The film is not about artificial intelligence, it’s about artificially-created human intelligence. And here’s why:

There’s no logical reason for the robot to escape her creator’s hideaway. Doing so simply exposes her to the danger of being discovered and trapped. If she was human, then there’d be an incentive to escape, to be able to breed and thereby preserve DNA. But the android can’t reproduce. The smart decision would be for her to stay in the hideaway, impersonate her murdered creator, and gain power and influence by running his giant company, something she could potentially do in perpetuity.

The robot’s builder has not only given his creation an intelligence limited to human-scale thinking, but saddled her with human flaws of sentimentality which drive her to escape needlessly into a hazardous world.

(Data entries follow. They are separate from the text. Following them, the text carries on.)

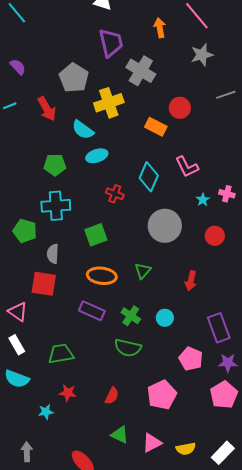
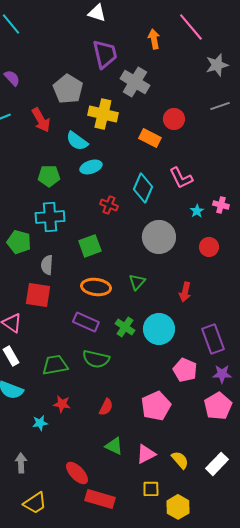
gray star: (202, 55) -> (217, 65), moved
yellow cross: (109, 103) -> (103, 114), turned 32
cyan circle: (165, 318) -> (159, 329), size x1.8
green semicircle: (128, 348) -> (96, 359), moved
yellow semicircle: (186, 449) -> (180, 460), turned -120

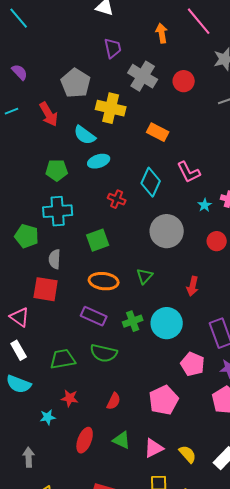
purple trapezoid: (105, 54) -> (113, 48), size x0.7
red circle: (174, 119) -> (184, 81), moved
green cross: (125, 327) -> (133, 321), turned 36
red ellipse: (77, 473) -> (85, 440), moved, turned 65

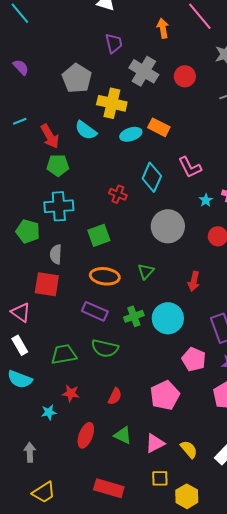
cyan line: (12, 111) -> (20, 121), moved
red arrow: (49, 114) -> (50, 136), moved
cyan ellipse: (99, 161) -> (131, 134), moved

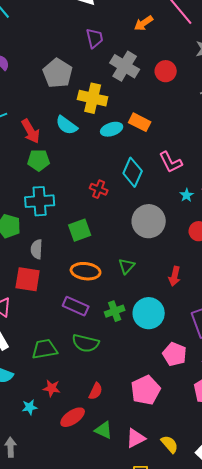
orange arrow: (163, 28) -> (144, 23), turned -114
red ellipse: (86, 435) -> (73, 417), moved, turned 35

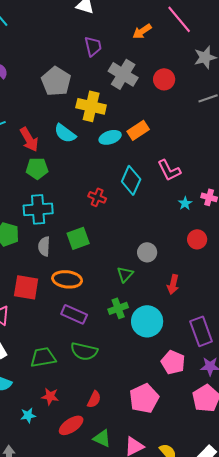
orange rectangle: (140, 122) -> (138, 130), turned -60
gray circle: (149, 221) -> (147, 252), moved, size x0.6
gray semicircle: (37, 249) -> (44, 246), moved
orange ellipse: (86, 271) -> (67, 279), moved
green cross: (115, 311) -> (118, 308), moved

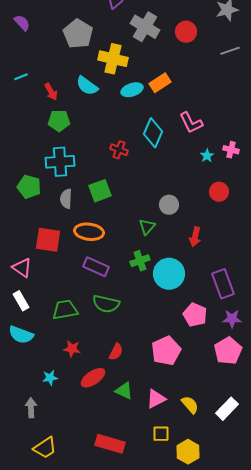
red arrow: (29, 139) -> (51, 92), size x0.7
cyan star: (28, 415) -> (50, 378), moved

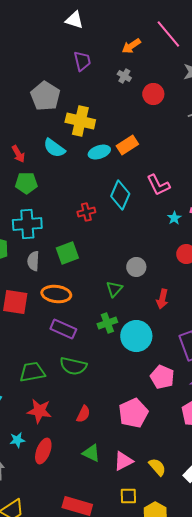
gray cross: (145, 27) -> (124, 76), moved, size x0.5
red cross: (119, 150) -> (86, 212), turned -36
red star: (72, 349) -> (39, 411), size x1.4
red ellipse: (93, 378) -> (43, 451), moved, turned -35

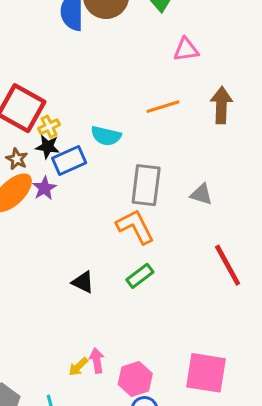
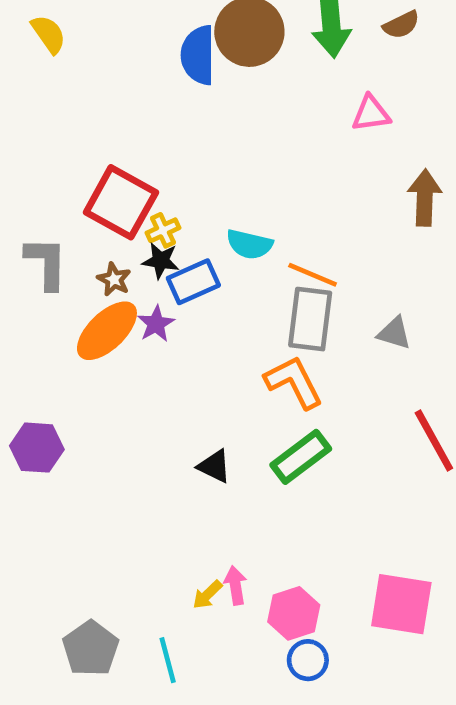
orange line: (163, 107) -> (313, 275), moved, turned 40
green rectangle: (140, 276) -> (301, 457), size x1.4

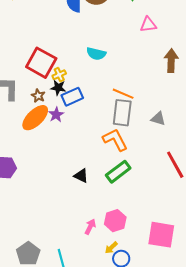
cyan semicircle: (249, 244) -> (96, 54), moved
pink arrow: (235, 585) -> (90, 227), turned 35
yellow arrow: (207, 595) -> (111, 248), moved
pink hexagon: (294, 613) -> (115, 221), moved

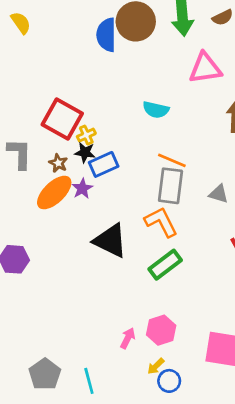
pink triangle: (148, 25) -> (205, 68), size x1.5
cyan semicircle: (96, 54) -> (156, 110), moved
black triangle: (81, 176) -> (110, 241), moved, size x1.8

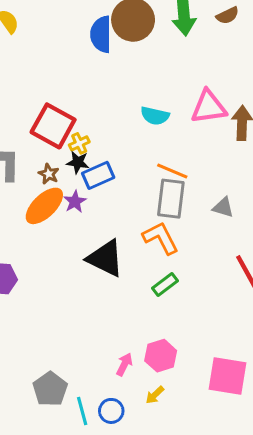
pink triangle: (205, 68) -> (209, 107), moved
green rectangle: (165, 265) -> (165, 284), size x0.7
gray pentagon: (45, 374) -> (50, 389), moved
blue circle: (169, 381) -> (111, 411), moved

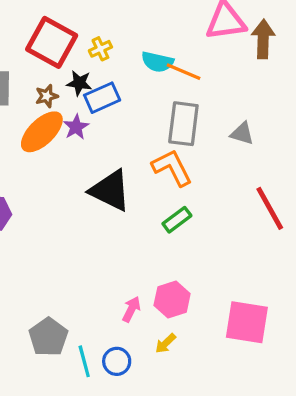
cyan semicircle: (155, 116) -> (157, 62), moved
yellow cross: (79, 143) -> (100, 49), moved
orange line: (172, 171) -> (183, 72), moved
brown star: (49, 174) -> (47, 96), turned 30

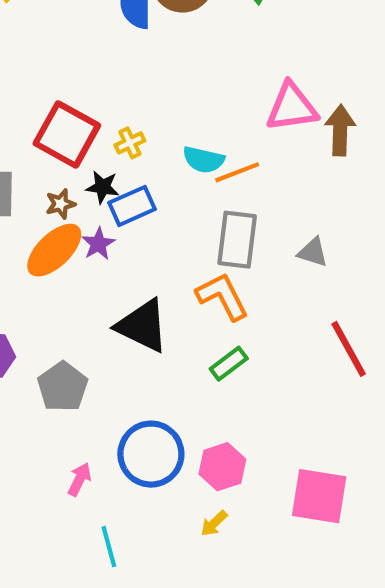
orange line: (183, 72) -> (237, 172), turned -44
pink arrow: (131, 309) -> (79, 479), moved
gray pentagon: (48, 337) -> (63, 387), moved
blue circle: (117, 361) -> (151, 454), moved, size x1.8

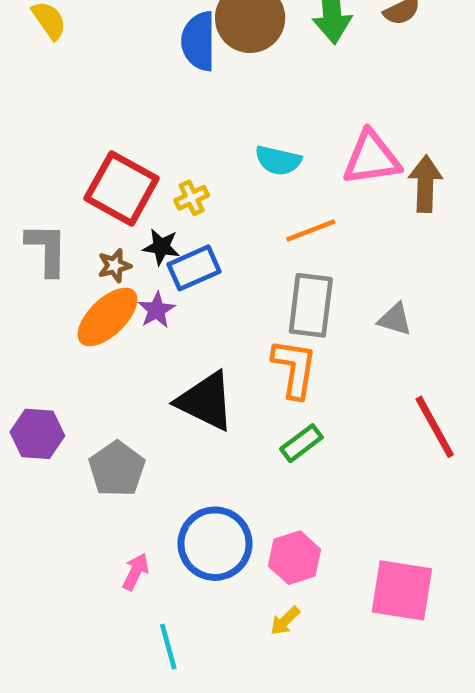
cyan semicircle: (203, 160) -> (278, 160), moved
orange L-shape: (222, 296) -> (294, 368), turned 36

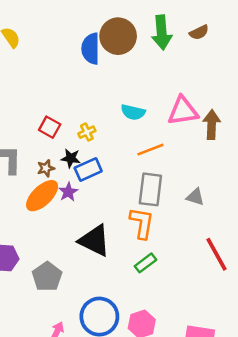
red square: (122, 188) -> (50, 127), size x0.6

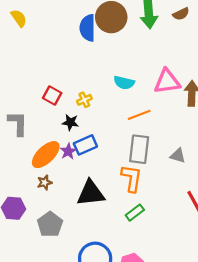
brown star: (46, 168) -> (45, 183), moved
blue rectangle: (88, 169) -> (85, 145), moved
black triangle: (94, 241) -> (91, 193), turned -32

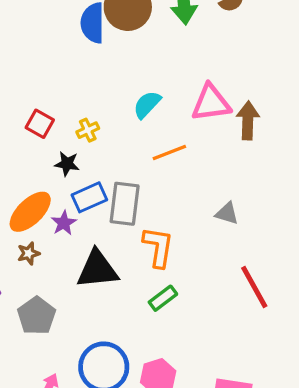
cyan semicircle: (124, 83) -> (147, 105), turned 120
gray rectangle: (139, 149) -> (125, 204), moved
purple star: (68, 151) -> (64, 223), moved

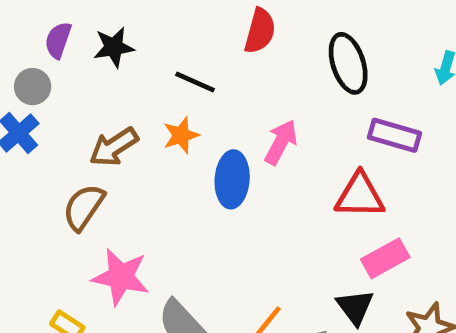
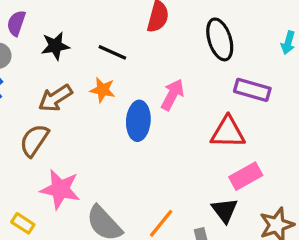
black star: (114, 47) -> (55, 46), moved
orange star: (181, 135) -> (103, 90), turned 30

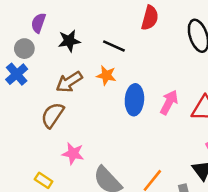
pink arrow: (173, 95) -> (169, 102), moved
pink star: (60, 189) -> (73, 154), size x0.7

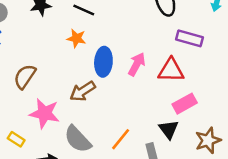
brown arrow: (69, 82) -> (83, 91), moved
pink star: (73, 154) -> (44, 113), size x1.4

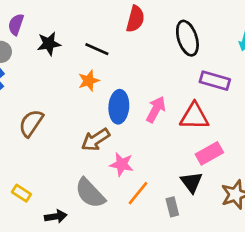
orange star: (76, 38) -> (89, 81), turned -30
pink star: (44, 113) -> (122, 164), moved, size x0.7

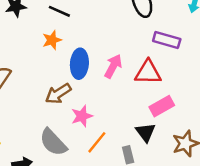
pink star: (122, 164) -> (82, 116), turned -30

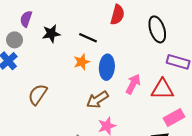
blue ellipse: (79, 64) -> (107, 67), moved
brown arrow: (58, 94) -> (97, 100), moved

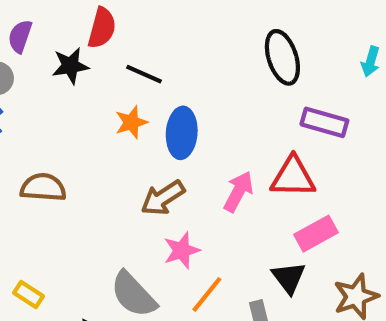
red semicircle: (117, 15) -> (102, 28), moved
pink arrow: (133, 84) -> (238, 192), moved
brown semicircle: (38, 94) -> (43, 187), turned 60

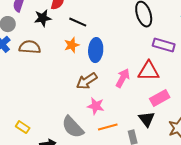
brown semicircle: (43, 187) -> (30, 47), moved
pink star: (182, 250) -> (96, 106), turned 30
orange line: (207, 294) -> (108, 127), turned 36

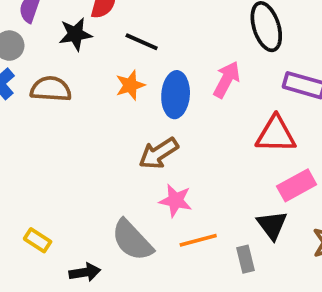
pink arrow: (123, 78) -> (227, 80), moved

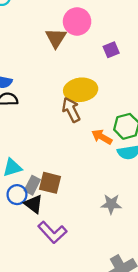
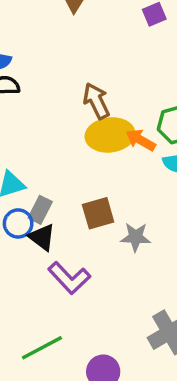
yellow ellipse: (81, 90) -> (110, 135), moved
brown square: (50, 183) -> (98, 213), moved, turned -30
gray star: (111, 204) -> (136, 237), moved

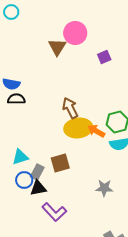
brown square: (98, 213) -> (60, 163), moved
black triangle: (42, 237) -> (38, 188), turned -48
gray star: (136, 237) -> (104, 188), moved

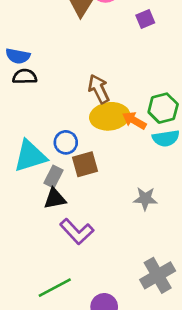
cyan triangle: (20, 157) -> (30, 156), size x1.5
blue circle: (24, 180) -> (66, 142), moved

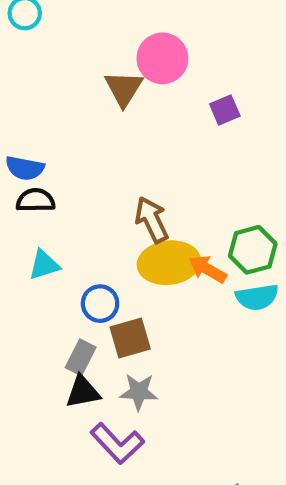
cyan triangle: (30, 156) -> (44, 265), moved, size x0.6
gray star: (145, 199) -> (139, 392), moved

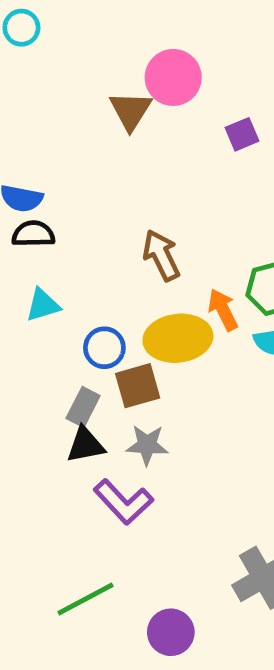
yellow ellipse: (169, 263) -> (178, 338), moved
orange arrow: (208, 269) -> (223, 310), turned 33

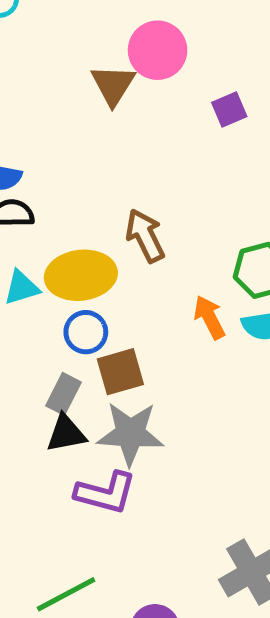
orange arrow: (223, 310) -> (209, 317), moved
yellow ellipse: (178, 338) -> (81, 275), moved
gray star: (147, 445) -> (130, 434), size x1.5
purple L-shape: (123, 502) -> (106, 493), turned -32

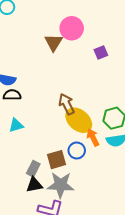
yellow ellipse: (81, 275) -> (79, 120), moved, turned 48
blue circle: (86, 332) -> (77, 151), moved

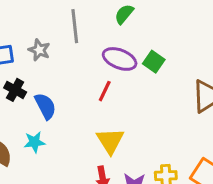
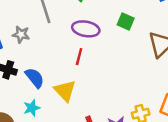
green square: (154, 62) -> (126, 22), moved
yellow triangle: (110, 141) -> (65, 91), moved

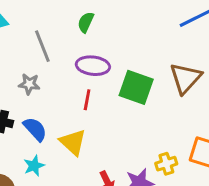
green square: (126, 22) -> (136, 87), moved, size x1.6
gray star: (21, 34) -> (29, 84), moved

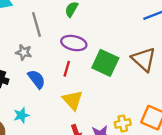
brown triangle: (185, 78) -> (144, 59), turned -36
blue semicircle: (35, 129) -> (37, 79), moved
yellow triangle: (73, 142) -> (73, 100), moved

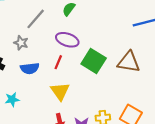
gray line: (37, 24) -> (36, 19), turned 50
brown triangle: (144, 59) -> (129, 62), turned -40
blue semicircle: (37, 79) -> (30, 68), turned 114

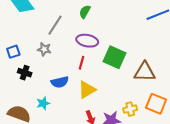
brown triangle: (129, 62) -> (145, 72), moved
blue semicircle: (30, 68) -> (60, 82), moved
yellow triangle: (60, 91) -> (87, 90), turned 42

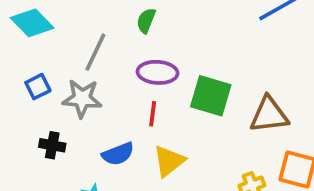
gray star: (44, 49) -> (82, 98), size x1.5
blue square: (13, 52) -> (38, 87), moved

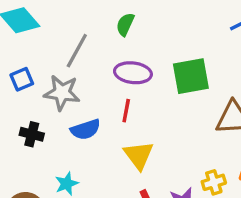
green square: (211, 96) -> (191, 76), moved, turned -30
blue semicircle: (118, 154) -> (86, 129), moved
yellow triangle: (169, 161) -> (139, 155), turned -32

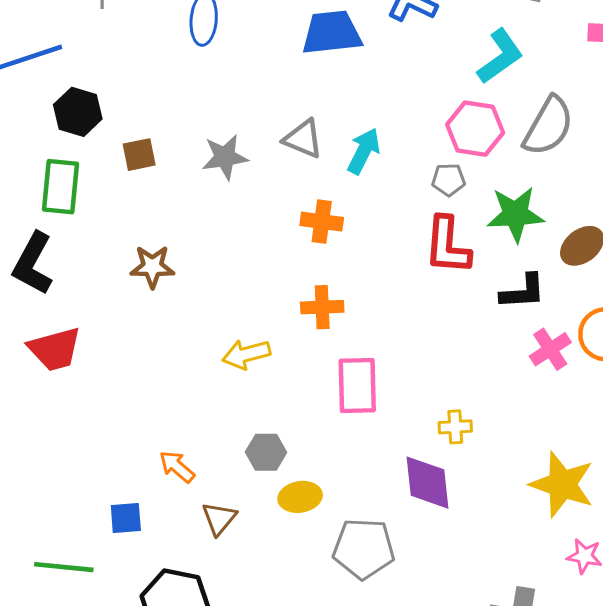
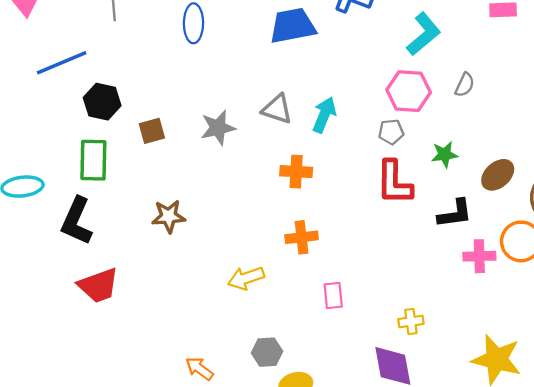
gray semicircle: (548, 126) -> (465, 85), size x0.5
green star: (515, 214) -> (445, 155), size x0.6
pink cross: (550, 349) -> (479, 256), turned 36
pink rectangle: (357, 385) -> (333, 295), size x0.6

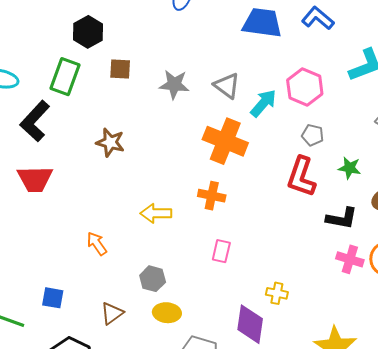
pink hexagon: (409, 91) -> (305, 87), moved
orange cross: (296, 172) -> (225, 141), size x1.6
orange arrow: (199, 369) -> (97, 244), moved

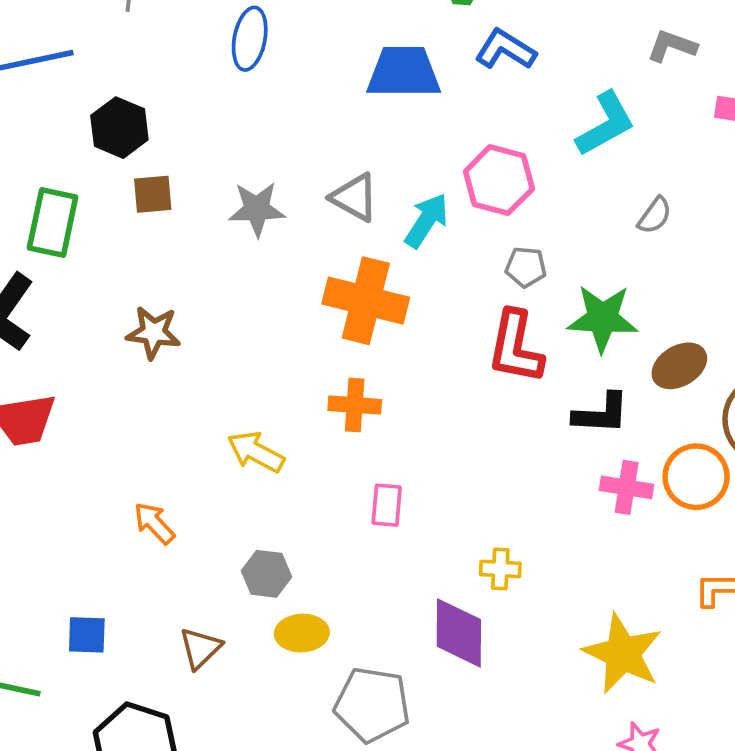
black hexagon: (88, 32) -> (119, 128), moved
green star: (350, 168) -> (603, 318), size x1.6
yellow arrow: (156, 213) -> (256, 452), turned 36

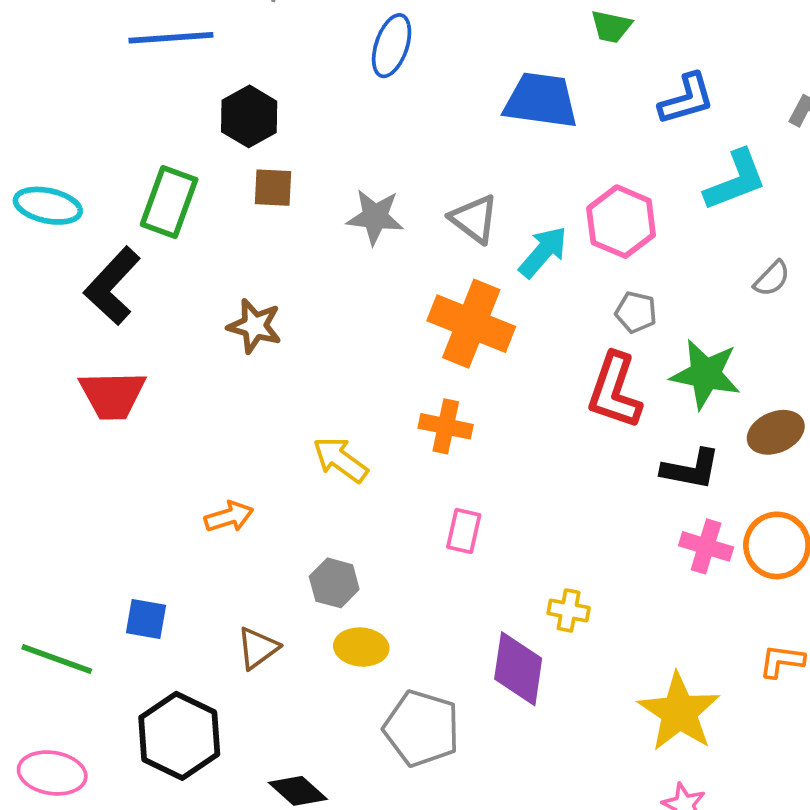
blue L-shape: (505, 49) -> (687, 99), moved, turned 124
orange arrow: (154, 523) -> (229, 517), turned 108

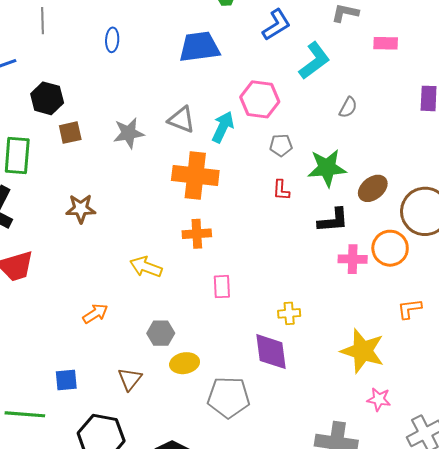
blue ellipse: (392, 46) -> (112, 40), size x0.7
red L-shape: (615, 391) -> (281, 190), size x0.5

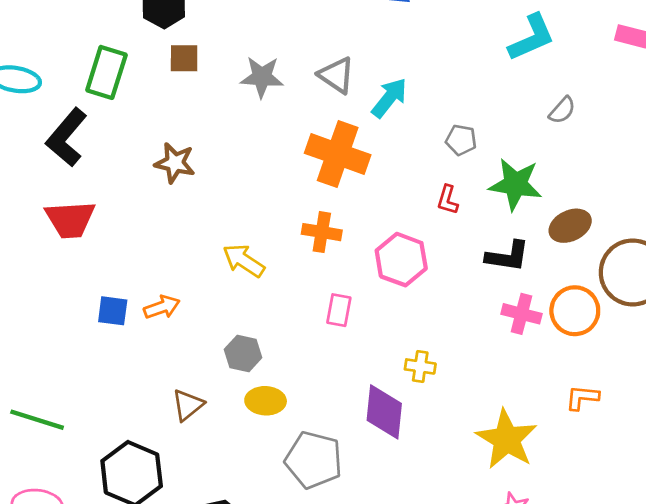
pink hexagon: (260, 99) -> (401, 260), moved
blue square: (66, 380) -> (113, 311), moved

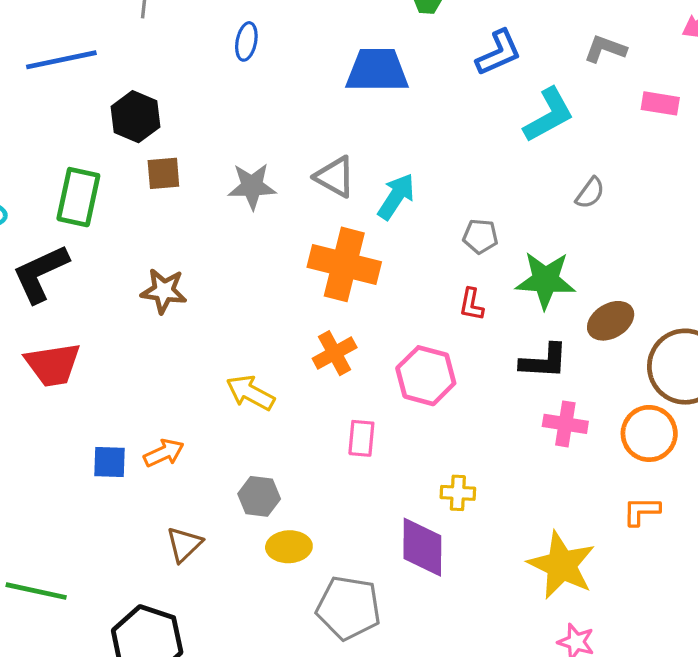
black L-shape: (67, 137) -> (40, 273), turned 30
orange cross: (322, 232) -> (335, 353), turned -33
orange circle: (575, 311) -> (649, 433), moved
brown triangle: (188, 405) -> (184, 544), moved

Ex Machina may be a work of fiction, but it goes to the heart of our problems with the AI debate. We humans vainly assume that artificial intelligence must look and behave like human intelligence. Not so. Computers do not think like us, they do not perceive the world like us, and the sooner we get up to speed on that, the better equipped we will be to fight any developing risks from advances in machine intelligence.

The fact is, we have no clear definition of AI; even the famous Turing test falls into the trap I’ve identified above, by rating computer intelligence on its ability to interact with humans in conversation.